The first step to proving a statement indirectly is to know and to state all possibilities. For example, if a soccer match is scheduled on Saturday and you show up and no one is on the field, instead of definitively stating, "I have the incorrect date," you would state all the possible reasons why no one is on the field. This could include the possibility that everyone else got the date wrong, everyone else experienced amnesia about the event, everyone got sick and everyone died in an accident.
Next, you must assume the opposite of the statement you want to prove. So, in the soccer match analogy, you would assume that there is no way you got the date wrong. Assuming the opposite of what you are trying to prove logically leads you to begin examining all the other possible reasons for why no one is at the game.
The next step requires you to reason through the other possibilities using deductive reasoning, which arrives at a conclusion based on accepted premises. In the soccer match example, you could take each reason and apply deductive logic to test the soundness of your premise. For example, you could state one argument this way:
1. If they had remembered a match was scheduled, everyone would have shown up.
2. No one showed up.
3. Therefore, everyone must have forgotten.
While this is a valid argument, it is based on a false first premise because there are many other reasons why people might not have showed up. By going through each premise in this way, you will reach a contradiction.

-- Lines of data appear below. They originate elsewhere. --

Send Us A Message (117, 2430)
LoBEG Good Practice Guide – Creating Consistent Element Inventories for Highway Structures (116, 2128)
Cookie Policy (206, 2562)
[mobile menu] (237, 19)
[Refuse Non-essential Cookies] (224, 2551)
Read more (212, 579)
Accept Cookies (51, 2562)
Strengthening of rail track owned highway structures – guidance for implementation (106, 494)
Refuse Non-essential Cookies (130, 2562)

Using the soccer match example, it's clear that every conclusion you draw about the other reasons for no one being at the match other than that you got the date wrong will result in a contradiction. It's highly unlikely that every single member of both teams forgot the match. It's also highly unlikely that everyone died in an accident on the same date or that they experienced collective amnesia. And if no one told the teams they were playing, how did you obtain the information? Therefore the assumptions that are the opposite of your statement "I must have gotten the date wrong" are rendered invalid. Even if both teams were given the wrong date, that still proves your statement that you have incorrect information about the date the game is being played. In a situation in which only two possibilities exist, this method of indirect proof is much easier.